Swing Jugend
Hoffnungsträger
–
Bodenrelief

- zum Standort navigieren
Wer den Swing in sich hat, kann nicht mehr im Gleichschritt marschieren.
Personen:
Günter Discher
Wolfgang Lauinger
Emil Mangelsdorff
Der Anblick der etwa 300 tanzenden Personen war verheerend. In Hysterie geratene Neger bei Kriegstänzen sind mit dem zu vergleichen, was sich dort abspielte.
Ein Streifendienst der HJ, der sich in eine Swing-Veranstaltung geschlichen hatte, über den Tanzstil der Jugendlichen.
Der Anblick der etwa 300 tanzenden Personen war verheerend. In Hysterie geratene Neger bei Kriegstänzen sind mit dem zu vergleichen, was sich dort abspielte.
Frankfurt, Anfang der 1940er Jahre. In einem Hinterzimmer am Goetheplatz knistert eine Schallplatte, dann füllt tanzbarer Jazz den Raum. Jugendliche beginnen zu tanzen – ausgelassen, frei, ungehorsam. Draußen tobt der Krieg, drinnen lebt ein anderer Rhythmus. Doch was wie harmlose Musik klingt, ist in Wahrheit eine Form des Widerstands.
Die Nationalsozialisten verfolgten den Swing mit aller Härte. Seine afroamerikanischen Wurzeln, sein offener Stil, seine Assoziation mit „undeutscher“ Kultur passten nicht ins Weltbild des Regimes. Doch trotz Verboten, Repressionen und Einschüchterung entstand in Städten wie Frankfurt, Hamburg und Berlin eine jugendliche Subkultur: die Swing-Jugend.
In Frankfurt traf man sich im „Harlem-Club“, der „O.K. Gang“ oder beim „Club der Kameruner“. Die Jugendlichen waren keine politische Bewegung im engeren Sinne – doch ihr Lebensstil war eine stille Provokation. Sie trugen weite Anzüge, lange Haare, Hüte, Regenschirme. Die Mädchen kleideten sich selbstbewusst: kurze Röcke, weite Hosen, offene Gestik. Sie tanzten Swing – und damit gegen das starre Ideal von Disziplin, Volksgemeinschaft und Gleichschritt.

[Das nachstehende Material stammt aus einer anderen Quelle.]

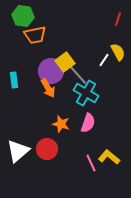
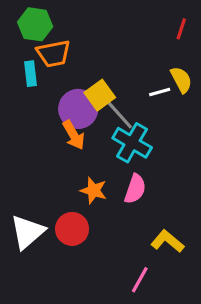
white line: (104, 60) -> (160, 92), turned 40
cyan rectangle: (14, 80) -> (31, 74), moved
pink line: (91, 163) -> (140, 280), moved, turned 54

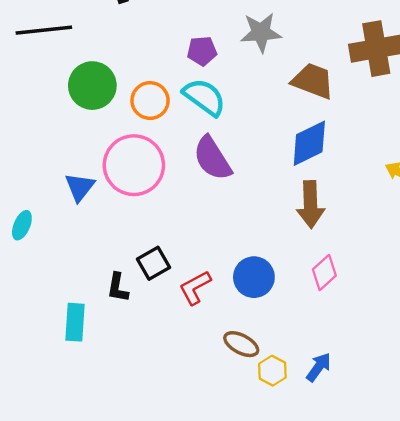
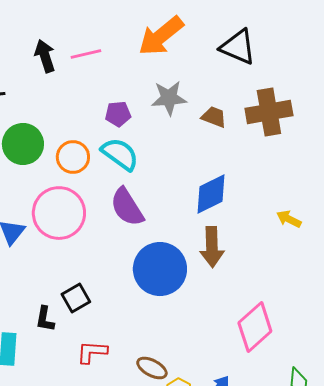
brown trapezoid: (313, 81) -> (214, 117), moved, size x0.7
pink diamond: (324, 273) -> (255, 327), moved, size x1.6
blue circle: (254, 277) -> (160, 269), moved, size x1.5
red L-shape: (195, 288) -> (92, 352), moved, turned 32

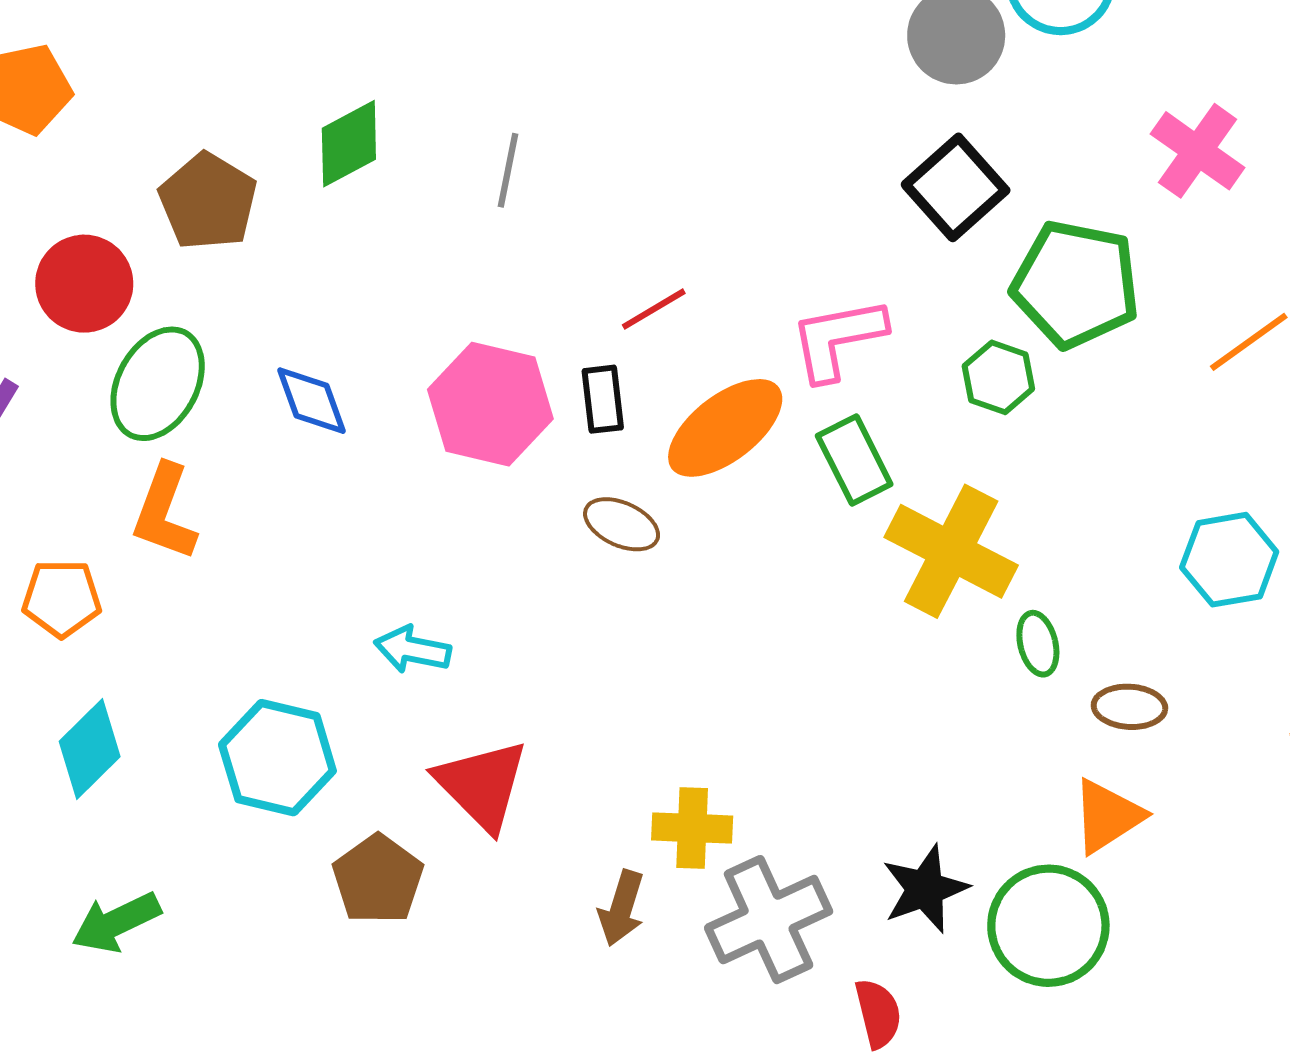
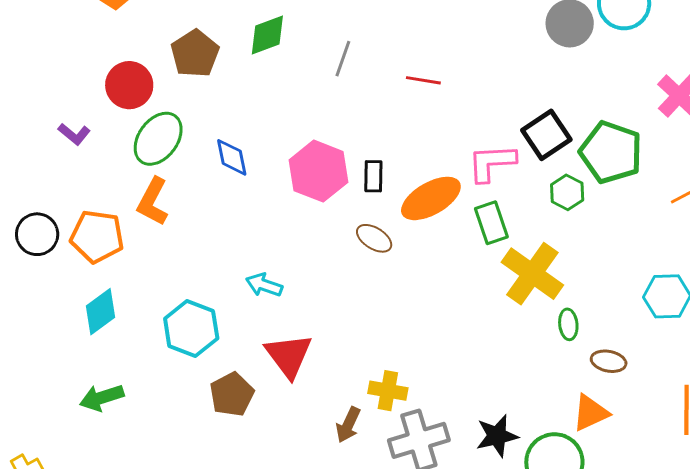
black square: (956, 187) -> (546, 135), moved
red line: (654, 309) -> (423, 80), moved, turned 32
orange pentagon: (62, 598) -> (97, 236), size x1.4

Subkultur unter Beobachtung
Die Reaktionen des Regimes waren brutal. Jugendliche wie Emil Mangelsdorff, Wolfgang Lauinger oder Günter Discher wurden verhaftet, inhaftiert oder in sogenannte „Jugendschutzlager“ gesteckt. Ihnen wurde „sittliches Fehlverhalten“ oder „wehrkraftzersetzendes Verhalten“ vorgeworfen – allein, weil sie tanzten, Musik hörten oder sich unabhängig verhielten.
Ein Streifendienst der Hitlerjugend, der sich in eine Tanzveranstaltung einschlich, schrieb:
„Der Anblick der etwa 300 tanzenden Personen war verheerend. In Hysterie geratene Neger bei Kriegstänzen sind mit dem zu vergleichen, was sich dort abspielte.“
Diese abfällige Sprache zeigt, wie sehr das Regime eine kulturelle Jugendbewegung als Bedrohung empfand. Und wie stark es versuchte, Kontrolle durch Zwang durchzusetzen.
Swing als Widerstand
Die Swing-Jugend war keine einheitliche Bewegung – doch sie verband ein Lebensgefühl: Freiheit, Individualität, Unabhängigkeit. In einer Zeit, in der Anpassung gefordert war, war das bereits ein mutiger Akt.
Viele Jugendliche bezahlten dafür mit ihrer Freiheit. Einige mit ihrem Leben. Doch der Swing überlebte. Nach dem Krieg kehrte die Musik zurück – und mit ihr die Erinnerung an jene, die ihr trotz aller Gefahr treu geblieben waren.
Bis heute steht die Swing-Jugend für die Kraft der Kultur im Widerstand – für den Mut, anders zu sein, und für die Überzeugung, dass Musik mehr sein kann als Unterhaltung: Sie kann Haltung sein.
Cornelia Franz: Swing High. Ein Jugendbuch über die Hamburger Swing-Szene.
Aufl., Hildesheim 2022.
Bernd Polster (Hrsg.): Swing Heil! Jazz im Nationalsozialismus. Berlin 1989.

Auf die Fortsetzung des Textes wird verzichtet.